Le courroux de Maximilien ou son impatience accoutumée lui suggérèrent une étrange résolution ; il abandonna un matin le camp, suivi de cinq à six cents de ses plus affidés serviteurs, et ne s'arrêta qu'à Vérone. De là, il manda au seigneur Constantin Cominatès, son lieutenant-général, et à La Palice, de lever le siège le moins honteusement qu'il leur serait possible. Egalement surpris de cette façon d'agir, les capitaines français et allemands tinrent conseil et réglèrent les opérations de la retraite. On commença par brûler pour plus de cent mille ducats de vivres dont on avait fait provision, dans l'attente que le siège durerait plus de quinze jours. Le plus difficile fut d'enlever cent trente pièces de canon, dont la moitié était sans équipages. Les lansquenets ne songeaient qu'à leur butin ; le vaillant prince d'Anhalt secondait seul les Français qui, depuis le matin jusqu'à deux heures dans la nuit, prenaient à peine le temps de manger. Grâce à leur dévouement, le siège fut levé sans qu'il y eût un seul canon et un seul homme de perdu, et l'armée se retira en bon ordre du côté de Vérone. Seulement, on ne put empêcher les lansquenets de mettre le feu à leurs logements et à tout ce qui se trouva sur leur route. Le Bon Chevalier qui avait en horreur de semblables excès, fit rester dans un beau logis qu'il avait occupé durant le siège, sept à huit de ses hommes d'armes jusqu'après le départ de ces boutefeux.
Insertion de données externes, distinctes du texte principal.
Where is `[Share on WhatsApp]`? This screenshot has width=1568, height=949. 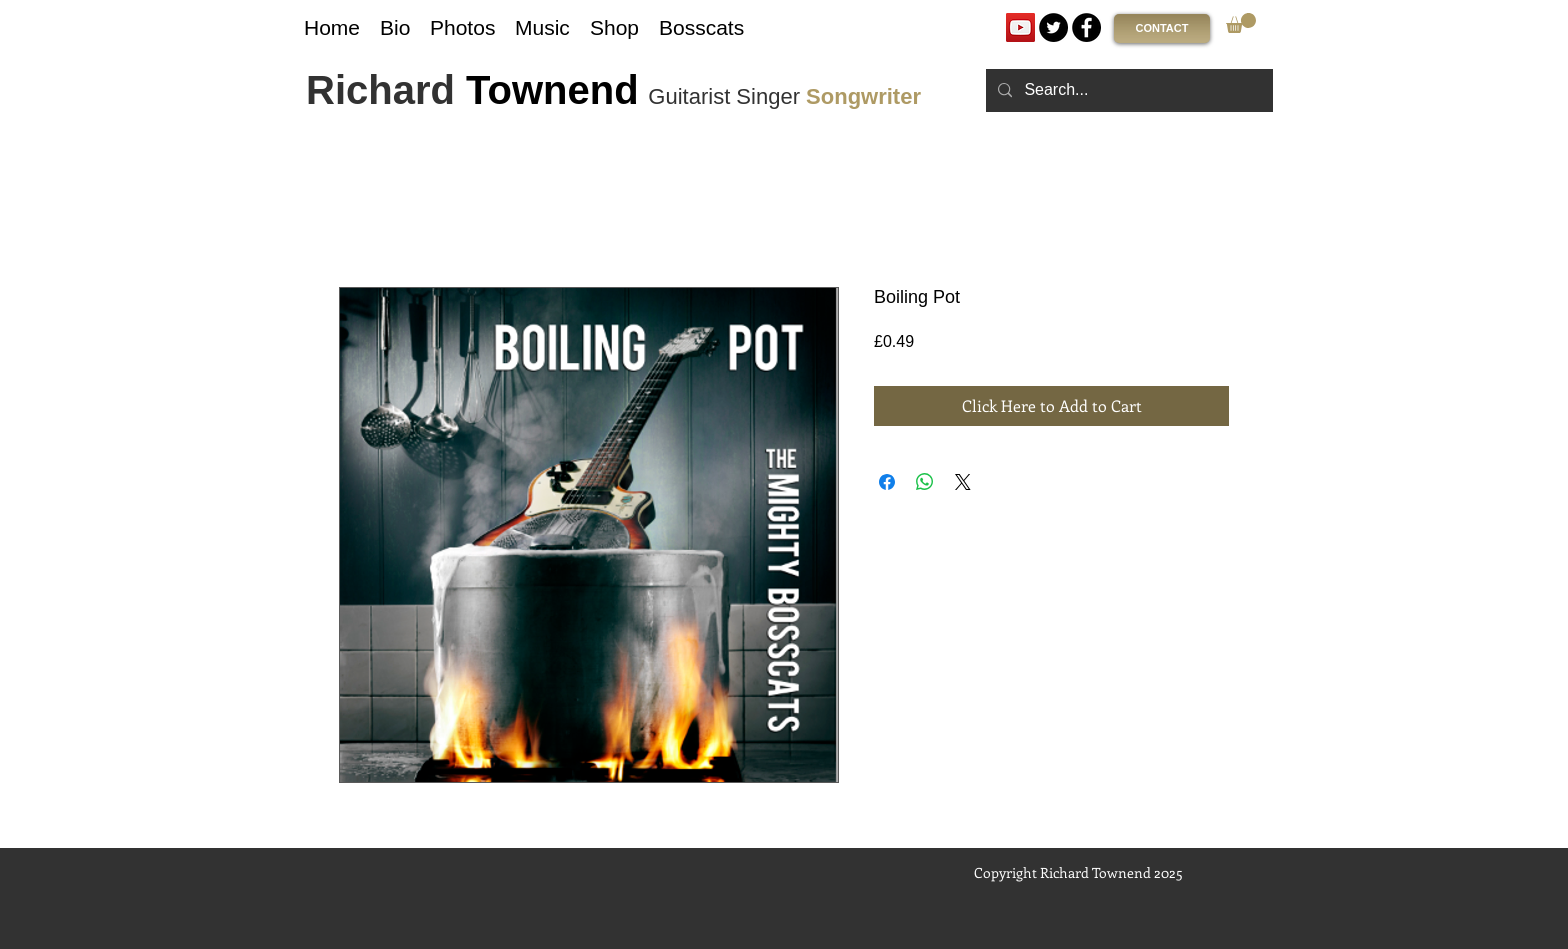 [Share on WhatsApp] is located at coordinates (925, 482).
L'Empereur envoya de la ville de Trente à La Palice et aux seigneurs français quelques présents, selon sa puissance, car il était plus libéral que riche. De retour en Allemagne, Maximilien ne songea plus à ses nouvelles acquisitions. Il ne resta dans le Vicentin et le Véronèse que cinq ou six mille lansquenets, débris de l'armée impériale, insuffisants pour contenir une population guerrière et vindicative. La Palice revint, selon les ordres du Roi, prendre ses quartiers d'hiver dans le Milanais, après avoir, sur les instances de l'Empereur, laissé dans Vérone deux cents hommes d'armes sous la conduite de Bayart.

 

 

 



[1] Ce passage cité tant de fois a été interprété de différentes manières par les auteurs qui traitent de la noblesse : toutefois il parait que la dénomination de gentilhomme n'était pas encore restreinte à une signification absolue, et se donnait non-seulement aux nobles de lignage, mais aussi à ceux qui faisaient exclusivement profession des armes, quelle que fût leur origine. Cette opinion est d'autant plus probable que, jusqu'à l'édit de 1600, le service militaire anoblissait.